The botched past of Reform UK’s Leader in Wales: Dan Thomas
Even just having him in the
#Senedd would be a liability.
Dan Thomas, who served as the Leader of Barnet Council from 2017 to 2022, is a figure associated with a particularly controversial and impactful policy. The most notable and interesting thing about his tenure is his role as the chief architect and advocate for Barnet’s “Commissioning Council” model, often dubbed “The Barnet EasyCouncil” or “The John Lewis Model.”
Under Thomas’s leadership, this reached its apex with the £1 billion “Strategic Partnership” with Capita, outsourcing the bulk of the council’s functions (from finance and IT to environmental services and planning) in two massive contracts.
The Controversy and “Capita Crisis”
This is where Dan Thomas’s legacy becomes particularly contentious.
The outsourcing model, especially the Capita contracts, became synonymous with high-profile failures:
· Massive Data Breaches: Multiple serious data breaches occurred, including one exposing the personal details of thousands of residents.

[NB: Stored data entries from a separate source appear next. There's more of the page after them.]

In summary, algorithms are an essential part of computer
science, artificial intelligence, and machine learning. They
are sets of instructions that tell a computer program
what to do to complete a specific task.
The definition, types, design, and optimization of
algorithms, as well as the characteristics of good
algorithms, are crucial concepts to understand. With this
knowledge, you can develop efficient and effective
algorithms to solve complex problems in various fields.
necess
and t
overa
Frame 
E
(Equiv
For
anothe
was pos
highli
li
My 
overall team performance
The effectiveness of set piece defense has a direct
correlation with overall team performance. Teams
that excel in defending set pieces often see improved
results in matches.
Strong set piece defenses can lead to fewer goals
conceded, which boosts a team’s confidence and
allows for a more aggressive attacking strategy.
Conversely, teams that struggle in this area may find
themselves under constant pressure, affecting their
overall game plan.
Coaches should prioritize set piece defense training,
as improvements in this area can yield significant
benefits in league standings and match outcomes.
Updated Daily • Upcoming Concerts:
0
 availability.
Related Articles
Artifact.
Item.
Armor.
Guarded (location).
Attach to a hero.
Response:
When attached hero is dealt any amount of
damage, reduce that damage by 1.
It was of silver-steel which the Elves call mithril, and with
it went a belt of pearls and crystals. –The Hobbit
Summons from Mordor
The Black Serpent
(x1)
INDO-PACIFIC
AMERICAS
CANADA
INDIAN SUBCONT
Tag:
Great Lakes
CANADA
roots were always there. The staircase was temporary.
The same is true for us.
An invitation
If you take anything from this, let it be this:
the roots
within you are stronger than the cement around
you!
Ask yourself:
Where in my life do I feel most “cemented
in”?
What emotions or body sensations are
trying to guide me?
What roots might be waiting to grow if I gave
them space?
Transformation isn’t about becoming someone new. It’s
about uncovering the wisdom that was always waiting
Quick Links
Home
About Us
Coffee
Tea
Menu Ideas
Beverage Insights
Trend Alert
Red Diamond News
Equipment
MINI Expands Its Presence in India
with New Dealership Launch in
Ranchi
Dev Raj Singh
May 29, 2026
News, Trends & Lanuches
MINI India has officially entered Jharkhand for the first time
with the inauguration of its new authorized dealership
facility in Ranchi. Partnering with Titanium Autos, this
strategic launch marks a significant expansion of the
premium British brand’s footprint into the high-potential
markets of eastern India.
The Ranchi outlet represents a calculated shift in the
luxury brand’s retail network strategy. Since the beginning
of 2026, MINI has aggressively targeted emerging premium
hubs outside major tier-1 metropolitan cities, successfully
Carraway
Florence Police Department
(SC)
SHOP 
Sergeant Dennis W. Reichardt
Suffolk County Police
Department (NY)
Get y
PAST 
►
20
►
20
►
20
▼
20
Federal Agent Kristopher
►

· Critical Service Failures: There were systemic problems in planning, licensing, and housing benefits. Barnet’s planning department became one of the slowest in the country.

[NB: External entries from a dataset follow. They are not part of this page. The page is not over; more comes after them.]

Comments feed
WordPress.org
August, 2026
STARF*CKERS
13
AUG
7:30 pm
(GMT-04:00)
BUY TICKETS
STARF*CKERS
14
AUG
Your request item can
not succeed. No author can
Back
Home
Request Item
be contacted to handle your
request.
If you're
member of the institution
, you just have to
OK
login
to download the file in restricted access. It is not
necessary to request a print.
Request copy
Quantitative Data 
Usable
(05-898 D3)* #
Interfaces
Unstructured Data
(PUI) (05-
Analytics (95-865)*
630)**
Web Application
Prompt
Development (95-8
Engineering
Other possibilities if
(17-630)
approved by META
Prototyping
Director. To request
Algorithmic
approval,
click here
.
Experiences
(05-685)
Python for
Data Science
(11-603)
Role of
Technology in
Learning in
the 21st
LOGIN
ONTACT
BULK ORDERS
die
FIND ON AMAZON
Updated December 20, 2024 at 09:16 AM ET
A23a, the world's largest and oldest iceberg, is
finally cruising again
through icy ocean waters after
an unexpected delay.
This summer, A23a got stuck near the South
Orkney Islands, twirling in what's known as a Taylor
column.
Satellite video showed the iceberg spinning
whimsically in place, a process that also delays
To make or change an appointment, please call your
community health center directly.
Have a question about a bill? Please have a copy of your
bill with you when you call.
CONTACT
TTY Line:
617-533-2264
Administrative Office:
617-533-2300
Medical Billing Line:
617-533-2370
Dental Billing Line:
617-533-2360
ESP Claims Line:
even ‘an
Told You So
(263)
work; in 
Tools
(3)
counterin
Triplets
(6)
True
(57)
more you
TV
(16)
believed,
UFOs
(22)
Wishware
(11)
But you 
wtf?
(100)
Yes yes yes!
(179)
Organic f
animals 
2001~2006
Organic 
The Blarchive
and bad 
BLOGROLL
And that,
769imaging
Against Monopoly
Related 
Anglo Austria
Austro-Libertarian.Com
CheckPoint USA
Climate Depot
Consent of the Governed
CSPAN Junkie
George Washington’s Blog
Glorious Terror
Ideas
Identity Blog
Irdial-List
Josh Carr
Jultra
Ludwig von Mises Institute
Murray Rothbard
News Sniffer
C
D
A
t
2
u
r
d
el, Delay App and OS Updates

· Financial Scrutiny: The contracts were criticised for lack of transparency and control. A £2 million fraud by a Capita employee in the pensions service was a major scandal.
· Public Backlash: The model was widely seen as putting ideology and cost-cutting ahead of service quality and resident welfare. The slogan “Barnet – the Council that Works for You” was often mocked by residents experiencing the opposite.
Dan Thomas was seen as a staunch, ideological defender of the model, often dismissing criticism and attributing problems to teething issues rather than fundamental flaws. This made him a lightning rod for opposition.
Following the 2022 election loss, he stepped down as Conservative group leader and largely retreated from frontline politics.
His tenure is now studied as a cautionary tale in local government about the risks of extreme outsourcing, the loss of institutional capacity, and the difficulty of managing large, complex contracts for public services.
In summary, the most interesting aspect of Dan Thomas is that he became the personification of Britain’s most ambitious and, ultimately, most troubled experiment in wholesale council outsourcing. His leadership offers a stark case study in the collision of free-market ideology with the practical, day-to-day realities of delivering public services.